Could you retype the material, starting at its first line and ending with the line holding "L'importante è che", and keep the pictures out?
------ Material provided
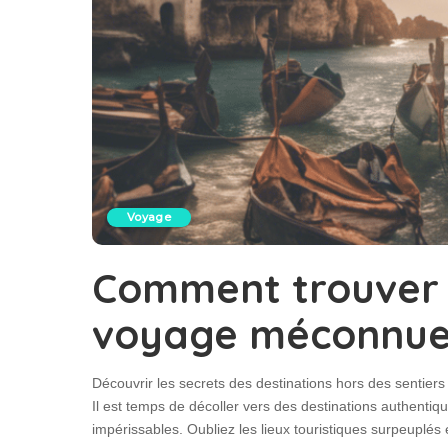
Voyage
Comment trouver 
voyage méconnues
Découvrir les secrets des destinations hors des sentiers
Il est temps de décoller vers des destinations authenti
impérissables. Oubliez les lieux touristiques surpeuplés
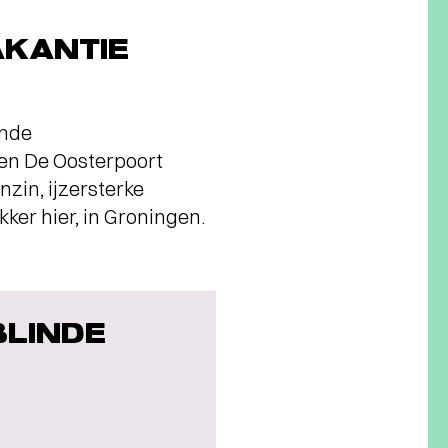
AKANTIE
ende
 en De Oosterpoort
nzin, ijzersterke
ker hier, in Groningen.
BLINDE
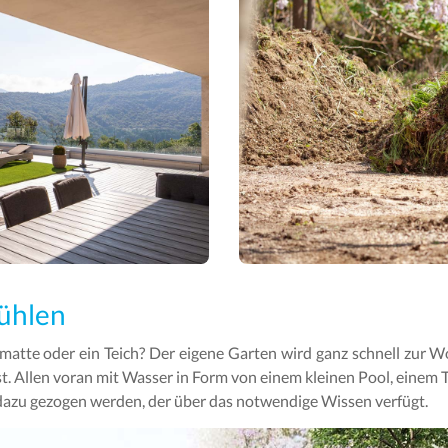
ühlen
ematte oder ein Teich? Der eigene Garten wird ganz schnell zur W
t. Allen voran mit Wasser in Form von einem kleinen Pool, einem Te
dazu gezogen werden, der über das notwendige Wissen verfügt.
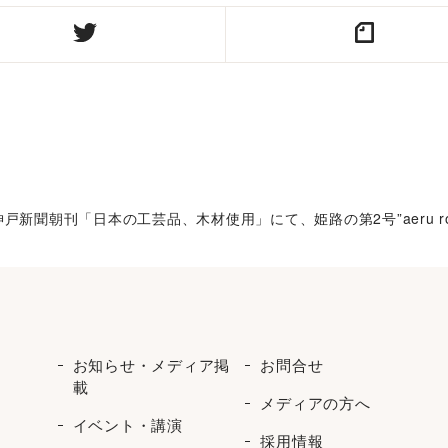
 神戸新聞朝刊「日本の工芸品、木材使用」にて、姫路の第2号”aeru 
お知らせ・メディア掲
お問合せ
載
メディアの方へ
イベント・講演
採用情報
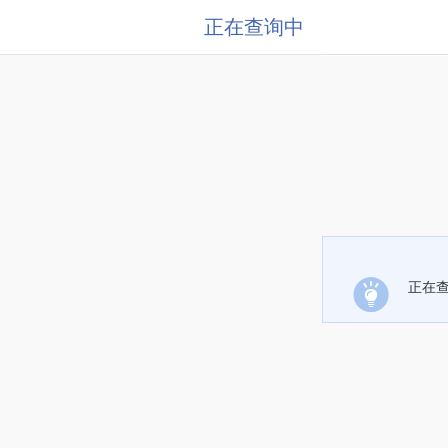
正在查询中
正在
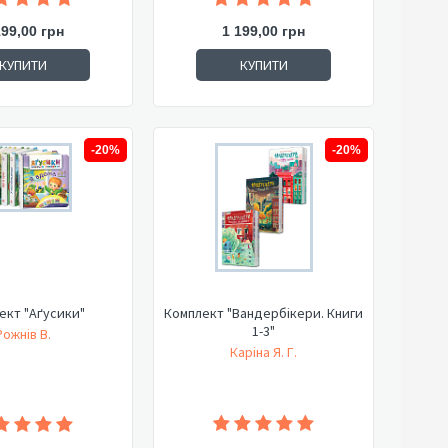
199,00 грн
1 199,00 грн
КУПИТИ
КУПИТИ
-20%
-20%
ект "Аґусики"
Комплект "Вандербікери. Книги
1-3"
Рожнів В.
Каріна Я. Г.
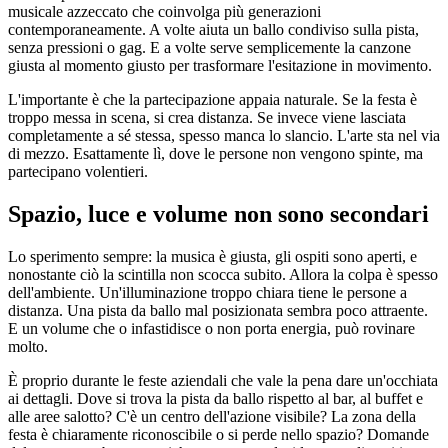
musicale azzeccato che coinvolga più generazioni
contemporaneamente. A volte aiuta un ballo condiviso sulla pista,
senza pressioni o gag. E a volte serve semplicemente la canzone
giusta al momento giusto per trasformare l'esitazione in movimento.
L'importante è che la partecipazione appaia naturale. Se la festa è
troppo messa in scena, si crea distanza. Se invece viene lasciata
completamente a sé stessa, spesso manca lo slancio. L'arte sta nel via
di mezzo. Esattamente lì, dove le persone non vengono spinte, ma
partecipano volentieri.
Spazio, luce e volume non sono secondari
Lo sperimento sempre: la musica è giusta, gli ospiti sono aperti, e
nonostante ciò la scintilla non scocca subito. Allora la colpa è spesso
dell'ambiente. Un'illuminazione troppo chiara tiene le persone a
distanza. Una pista da ballo mal posizionata sembra poco attraente.
E un volume che o infastidisce o non porta energia, può rovinare
molto.
È proprio durante le feste aziendali che vale la pena dare un'occhiata
ai dettagli. Dove si trova la pista da ballo rispetto al bar, al buffet e
alle aree salotto? C'è un centro dell'azione visibile? La zona della
festa è chiaramente riconoscibile o si perde nello spazio? Domande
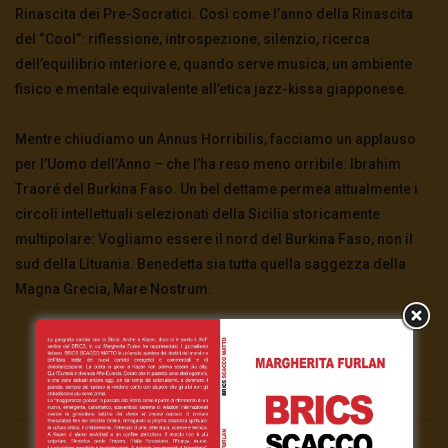
Rinascita dei Pre-Socratici. Così come l’anno della Rinascita
del “Cool”: riflessione, introspezione, silenzio, ricerca
dell’equilibrio interiore e, quando serve musica, un ambiente
fisico e mentale equivalente all’etica jazz-kissa giapponese.
Mentre chiudiamo un Annus Horribilis, facciamo un applauso
per l’Uomo dell’Anno – che l’ha reso meno orribile: Ibrahim
Traoré del Burkina Faso. Un bel dettame permea attualmente i
circoli intellettuali selezionati della Sicilia storicamente
multipolare: Vogliamo essere il nord del Burkina Faso, non il
sud della Lituania. Benedetta sia tutta quella saggezza della
Magna Grecia, Mare Nostrum.
Click to rate this post!
[Total:
8
Average:
3.3
]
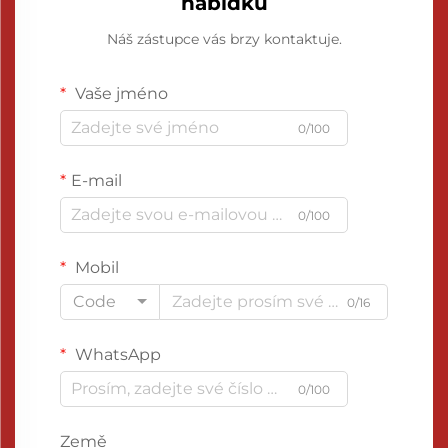
nabídku
Náš zástupce vás brzy kontaktuje.
Vaše jméno
0/100
E-mail
0/100
Mobil
Code
0/16
WhatsApp
0/100
Země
------------
Exercise output:
Voyage
Comment trouver 
voyage méconnues
Découvrir les secrets des destinations hors des sentiers
Il est temps de décoller vers des destinations authenti
impérissables. Oubliez les lieux touristiques surpeuplés
AKANTIE
ende
 en De Oosterpoort
nzin, ijzersterke
ker hier, in Groningen.
BLINDE
ühlen
ematte oder ein Teich? Der eigene Garten wird ganz schnell zur W
t. Allen voran mit Wasser in Form von einem kleinen Pool, einem Te
dazu gezogen werden, der über das notwendige Wissen verfügt.
 神戸新聞朝刊「日本の工芸品、木材使用」にて、姫路の第2号”aeru 
お知らせ・メディア掲
お問合せ
載
メディアの方へ
イベント・講演
採用情報
正在查询中
正在
199,00 грн
1 199,00 грн
КУПИТИ
КУПИТИ
-20%
-20%
ект "Аґусики"
Комплект "Вандербікери. Книги
1-3"
Рожнів В.
Каріна Я. Г.
musicale azzeccato che coinvolga più generazioni
contemporaneamente. A volte aiuta un ballo condiviso sulla pista,
senza pressioni o gag. E a volte serve semplicemente la canzone
giusta al momento giusto per trasformare l'esitazione in movimento.
L'importante è che la partecipazione appaia naturale. Se la festa è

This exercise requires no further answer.